● **WHAT YOU WILL DO**
Determine how many lines of the entries that follow contain "Chinese", and respond with that number alone.

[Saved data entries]
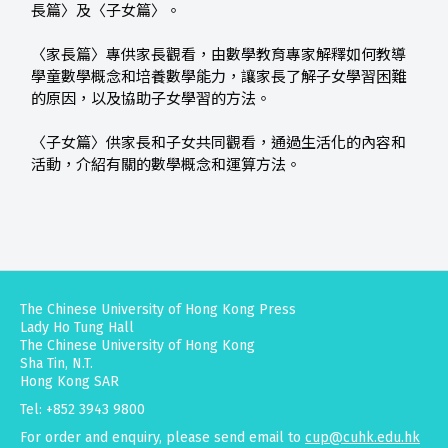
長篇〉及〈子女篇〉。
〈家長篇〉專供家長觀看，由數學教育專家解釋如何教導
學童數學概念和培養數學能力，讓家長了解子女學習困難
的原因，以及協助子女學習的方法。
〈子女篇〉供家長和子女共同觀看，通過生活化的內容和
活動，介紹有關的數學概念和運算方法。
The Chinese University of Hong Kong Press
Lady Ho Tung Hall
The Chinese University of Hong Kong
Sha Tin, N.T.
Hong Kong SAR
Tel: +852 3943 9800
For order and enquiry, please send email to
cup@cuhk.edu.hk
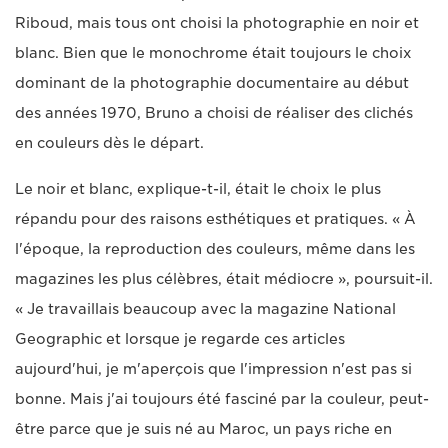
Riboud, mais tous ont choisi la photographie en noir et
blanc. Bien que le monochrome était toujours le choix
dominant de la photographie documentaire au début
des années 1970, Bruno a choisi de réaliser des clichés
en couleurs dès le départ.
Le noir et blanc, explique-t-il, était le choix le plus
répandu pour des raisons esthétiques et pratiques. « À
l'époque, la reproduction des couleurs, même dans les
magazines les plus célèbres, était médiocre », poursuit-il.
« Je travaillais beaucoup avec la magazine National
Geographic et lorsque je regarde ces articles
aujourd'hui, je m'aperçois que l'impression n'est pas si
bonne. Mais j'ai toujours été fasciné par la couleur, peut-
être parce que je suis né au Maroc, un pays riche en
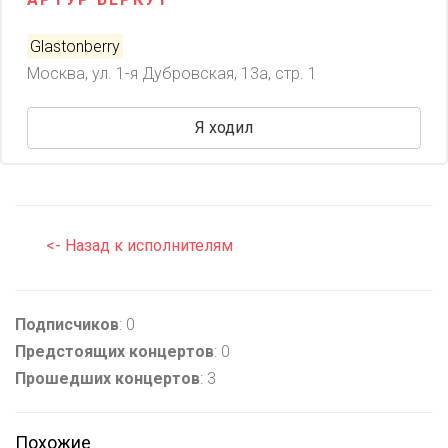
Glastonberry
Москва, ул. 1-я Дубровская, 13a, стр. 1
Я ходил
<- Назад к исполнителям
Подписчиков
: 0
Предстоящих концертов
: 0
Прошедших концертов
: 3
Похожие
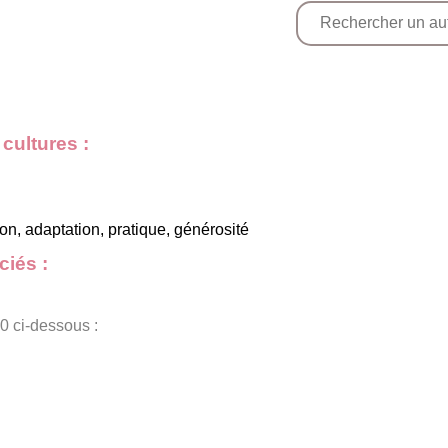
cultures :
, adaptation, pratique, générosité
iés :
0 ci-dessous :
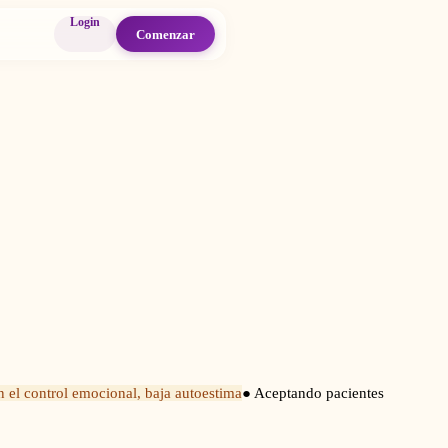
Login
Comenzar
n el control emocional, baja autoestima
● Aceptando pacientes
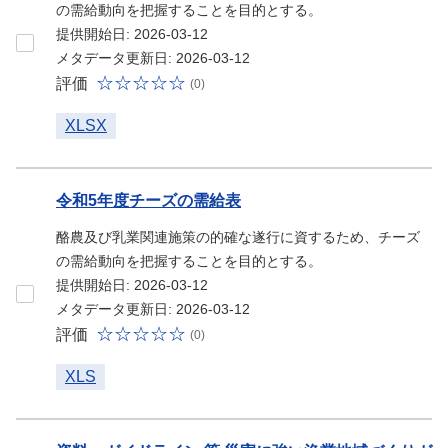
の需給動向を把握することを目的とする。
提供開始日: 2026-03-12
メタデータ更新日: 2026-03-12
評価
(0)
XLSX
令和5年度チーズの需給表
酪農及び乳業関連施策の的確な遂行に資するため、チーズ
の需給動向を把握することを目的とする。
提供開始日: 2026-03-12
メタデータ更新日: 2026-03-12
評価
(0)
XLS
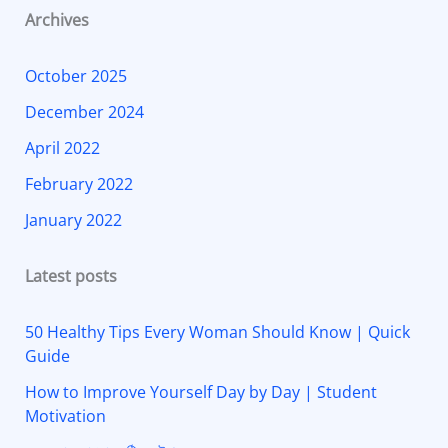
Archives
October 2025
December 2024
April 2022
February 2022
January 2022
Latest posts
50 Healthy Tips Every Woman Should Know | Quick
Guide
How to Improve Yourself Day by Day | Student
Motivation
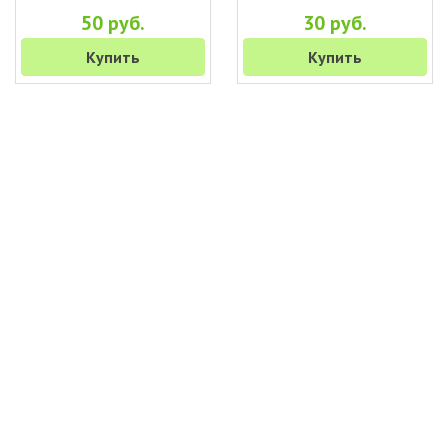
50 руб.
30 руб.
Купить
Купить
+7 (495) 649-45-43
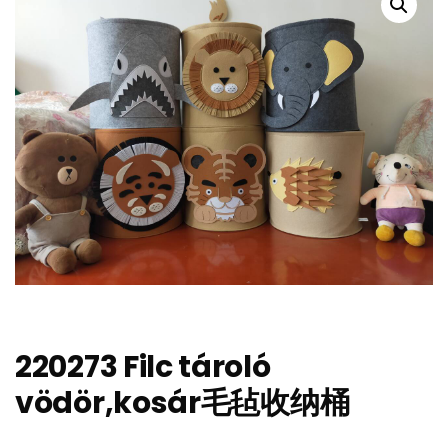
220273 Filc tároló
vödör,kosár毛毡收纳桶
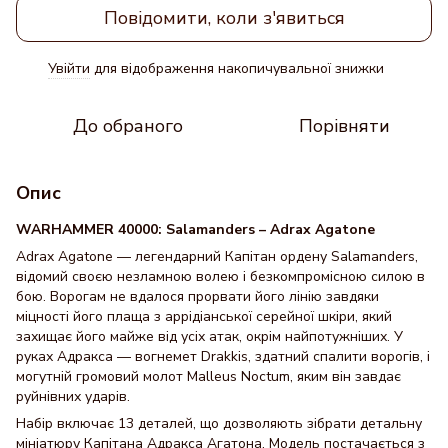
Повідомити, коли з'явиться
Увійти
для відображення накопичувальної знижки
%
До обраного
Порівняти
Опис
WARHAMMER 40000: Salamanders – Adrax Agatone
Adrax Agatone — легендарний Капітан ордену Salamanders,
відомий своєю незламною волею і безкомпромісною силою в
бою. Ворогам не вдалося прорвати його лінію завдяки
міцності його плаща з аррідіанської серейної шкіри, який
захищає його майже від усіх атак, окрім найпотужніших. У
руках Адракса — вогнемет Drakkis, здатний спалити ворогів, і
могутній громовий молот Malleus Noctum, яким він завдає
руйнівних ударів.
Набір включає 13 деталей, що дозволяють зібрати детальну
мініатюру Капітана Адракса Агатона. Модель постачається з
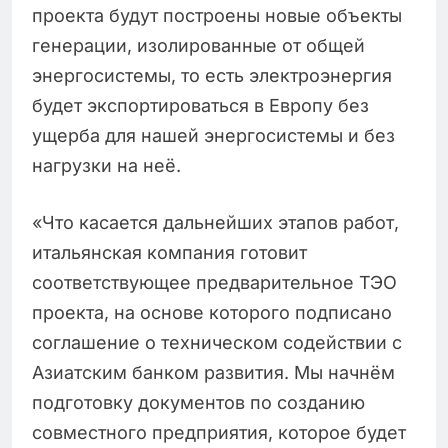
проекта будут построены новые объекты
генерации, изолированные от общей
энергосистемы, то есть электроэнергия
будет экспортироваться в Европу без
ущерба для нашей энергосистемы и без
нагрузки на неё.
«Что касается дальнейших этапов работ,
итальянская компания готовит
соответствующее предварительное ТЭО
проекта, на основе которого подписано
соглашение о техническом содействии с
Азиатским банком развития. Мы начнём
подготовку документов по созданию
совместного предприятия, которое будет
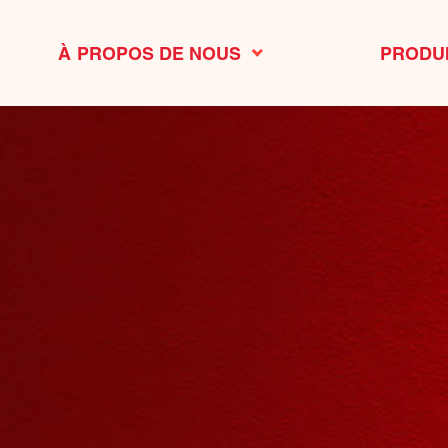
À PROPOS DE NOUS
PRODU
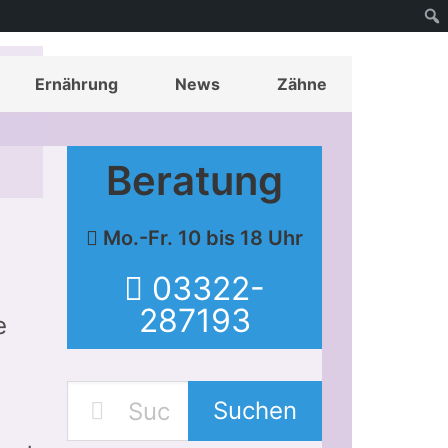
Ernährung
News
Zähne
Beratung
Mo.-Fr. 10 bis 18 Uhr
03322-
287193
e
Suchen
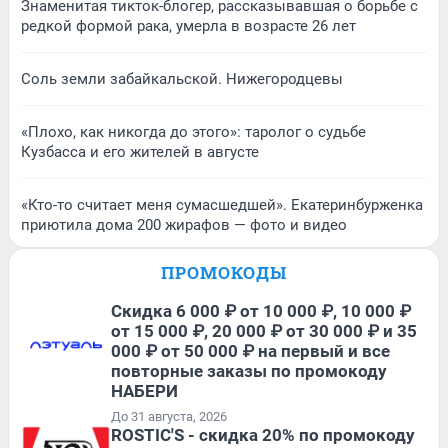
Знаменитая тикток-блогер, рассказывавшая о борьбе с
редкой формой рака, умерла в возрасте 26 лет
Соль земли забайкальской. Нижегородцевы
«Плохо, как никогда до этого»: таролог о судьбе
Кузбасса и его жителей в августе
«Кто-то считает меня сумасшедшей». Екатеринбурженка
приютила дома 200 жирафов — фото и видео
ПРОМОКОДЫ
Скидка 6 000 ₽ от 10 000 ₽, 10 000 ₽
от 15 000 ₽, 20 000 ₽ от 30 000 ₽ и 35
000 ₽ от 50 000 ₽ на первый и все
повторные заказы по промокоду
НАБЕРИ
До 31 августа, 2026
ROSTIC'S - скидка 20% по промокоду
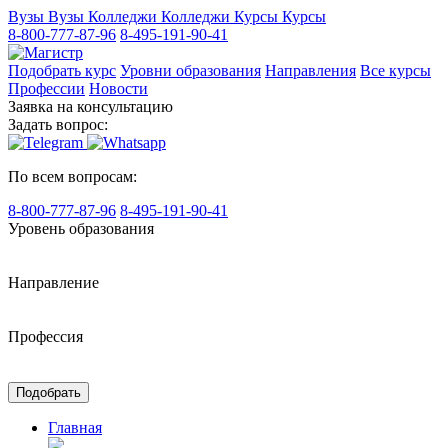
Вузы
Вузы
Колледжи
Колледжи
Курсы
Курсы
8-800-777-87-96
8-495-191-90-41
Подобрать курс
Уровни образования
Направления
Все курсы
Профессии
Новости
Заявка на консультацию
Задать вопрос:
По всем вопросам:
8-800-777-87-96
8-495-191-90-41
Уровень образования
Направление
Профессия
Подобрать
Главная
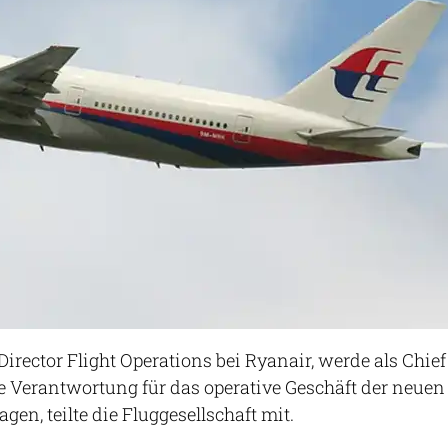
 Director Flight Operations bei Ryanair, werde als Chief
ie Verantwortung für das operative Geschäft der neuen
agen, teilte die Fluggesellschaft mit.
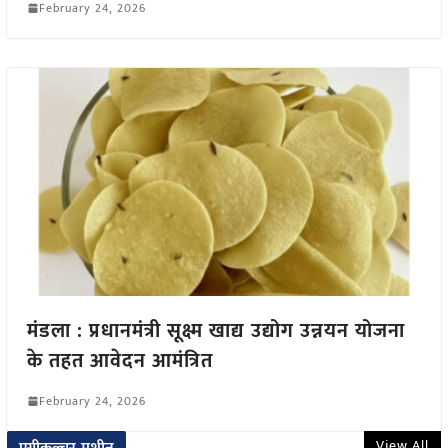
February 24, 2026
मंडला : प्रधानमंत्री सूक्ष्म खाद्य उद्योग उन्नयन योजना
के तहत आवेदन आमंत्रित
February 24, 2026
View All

● **WRITTEN REPLY**
2